Retail sales data for July is due at 0830 GMT and is forecast to pick up pace and rise 0.6 percent from a month earlier. That will come after a string of recent releases, ranging from rising house prices to a jump in services activity and a brighter prospect for the job market, cemented a view that the UK is on the path to a sustained recovery.
An improvement in consumer demand is likely to lift short term money market rates as investors bring forward expectations of when the Bank of England will start tightening policy. Currently under its "forward guidance" plan, the BoE expects to keep rates low until the end 2016 when it expects the jobless rate to fall to 7 percent.

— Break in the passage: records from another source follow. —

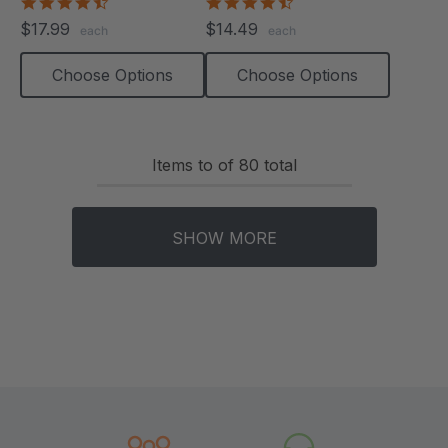
4.6
4.6
star
star
$17.99
$14.49
each
each
rating
rating
Choose Options
Choose Options
Items
to
of
80
total
SHOW MORE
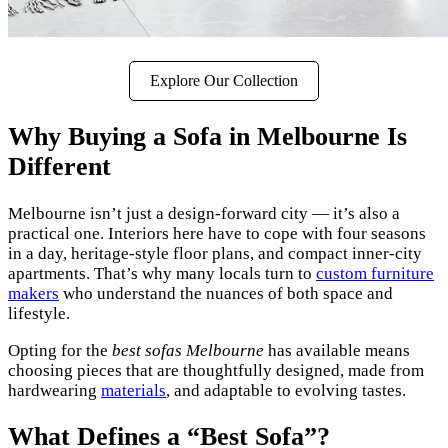
Explore Our Collection
Why Buying a Sofa in Melbourne Is
Different
Melbourne isn’t just a design-forward city — it’s also a
practical one. Interiors here have to cope with four seasons
in a day, heritage-style floor plans, and compact inner-city
apartments. That’s why many locals turn to
custom furniture
makers
who understand the nuances of both space and
lifestyle.
Opting for the
best sofas Melbourne
has available means
choosing pieces that are thoughtfully designed, made from
hardwearing
materials
, and adaptable to evolving tastes.
What Defines a “Best Sofa”?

Sterling was up 0.2 percent at $1.5535, not far from $1.5574 which is its highest level since mid-June. Against the euro it was trading flat on the day. The euro was at 85.50 pence, not far from a 1-1/2 month low of 85.28 pence struck on Wednesday.
"If the (UK retail sales) data print as expected or slightly better euro/sterling could well push lower beneath key support around 84.99 pence which is its 200-week moving average," said Peter Kinsella, strategist at Commerzbank.
Against a trade-weighted basket sterling was trading at 81.10, in sight of a seven-week high of 81.30.
The 10-year gilt yield was hovering near two-year highs of 2.657 percent, according to Reuters data.
The gap between two-year British gilt yields and German bunds was near its highest in a month with investors expecting the European Central Bank to keep policy accomodative for a longer period of time.
Investors are, however, increasingly pricing in a greater chance of a rate hike in 2015 by the BoE. On Wednesday, the jobs report pointed to a brighter outlook while BoE minutes showed an unexpected division among policymakers on the adoption of the guidance plan.
The steady shift in expectations has taken markets' view of the BoE rate outlook back to where it was in late June, just before Mark Carney became governor. Soon after taking over on July 1, Carney dampened expectations of an early move by calling a rise in short-term money market rates "unwarranted."
"Tighter financial conditions are the last thing the Bank wants and, as such, we believe that Carney will attempt to verbally push back market pricing over the coming weeks," Morgan Stanley said in a morning note.